Le Fonspa est toujours le même... je ne fais pas de différence entre l'ancien ? qui a d'ailleurs encore accordé les aides aux grands succès de cette année ? et le nouveau : il n'y a que la composition, les têtes qui ont changé, et ses compétences ont été élargies. Nous continuons néanmoins à travailler dans le même esprit. 

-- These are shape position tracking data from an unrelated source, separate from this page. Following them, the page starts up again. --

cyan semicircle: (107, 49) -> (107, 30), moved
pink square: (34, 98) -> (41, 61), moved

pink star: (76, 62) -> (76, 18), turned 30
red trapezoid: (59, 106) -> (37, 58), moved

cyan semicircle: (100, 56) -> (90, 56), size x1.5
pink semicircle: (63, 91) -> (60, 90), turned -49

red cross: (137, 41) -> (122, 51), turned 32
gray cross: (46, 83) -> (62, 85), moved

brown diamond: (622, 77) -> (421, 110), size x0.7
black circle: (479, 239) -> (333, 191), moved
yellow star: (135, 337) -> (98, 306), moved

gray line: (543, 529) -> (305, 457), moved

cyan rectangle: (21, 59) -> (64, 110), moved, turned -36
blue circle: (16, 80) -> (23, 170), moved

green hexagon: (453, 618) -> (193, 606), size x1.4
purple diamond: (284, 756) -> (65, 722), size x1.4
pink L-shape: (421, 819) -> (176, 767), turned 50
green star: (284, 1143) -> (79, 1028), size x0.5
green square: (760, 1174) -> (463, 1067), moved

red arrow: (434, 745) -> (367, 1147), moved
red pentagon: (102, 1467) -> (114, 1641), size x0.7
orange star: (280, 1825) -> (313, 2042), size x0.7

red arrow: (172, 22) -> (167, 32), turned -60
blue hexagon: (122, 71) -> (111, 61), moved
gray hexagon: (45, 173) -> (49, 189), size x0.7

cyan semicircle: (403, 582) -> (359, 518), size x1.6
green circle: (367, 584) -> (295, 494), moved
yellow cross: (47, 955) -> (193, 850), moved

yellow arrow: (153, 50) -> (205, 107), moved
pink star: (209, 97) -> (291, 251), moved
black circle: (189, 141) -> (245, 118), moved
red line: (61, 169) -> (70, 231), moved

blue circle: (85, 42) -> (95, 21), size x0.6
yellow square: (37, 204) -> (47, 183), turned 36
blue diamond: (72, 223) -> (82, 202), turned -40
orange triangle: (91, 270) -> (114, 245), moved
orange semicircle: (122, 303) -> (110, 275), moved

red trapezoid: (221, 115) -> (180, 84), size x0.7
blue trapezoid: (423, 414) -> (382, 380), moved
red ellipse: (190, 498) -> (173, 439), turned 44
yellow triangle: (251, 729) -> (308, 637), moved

Notre discrétion envers le public - ou au moins la presse nationale - a deux raisons. D'une part, nous devions commencer par mettre en place une nouvelle structure : avant, l'administration du Fonds était assurée par le Centre national de l'audiovisuel (CNA), après le vote de la loi le 21 décembre 1998, nous devions embaucher le personnel, faire fonctionner l'administration, adapter les formulaires, conditions générales etc. Parallèlement, les producteurs ont continué à travailler, ils posaient donc des demandes qu'il fallait analyser, contrôler les décomptes, préparer les réunions du conseil d'administration... bref, travailler pour la production.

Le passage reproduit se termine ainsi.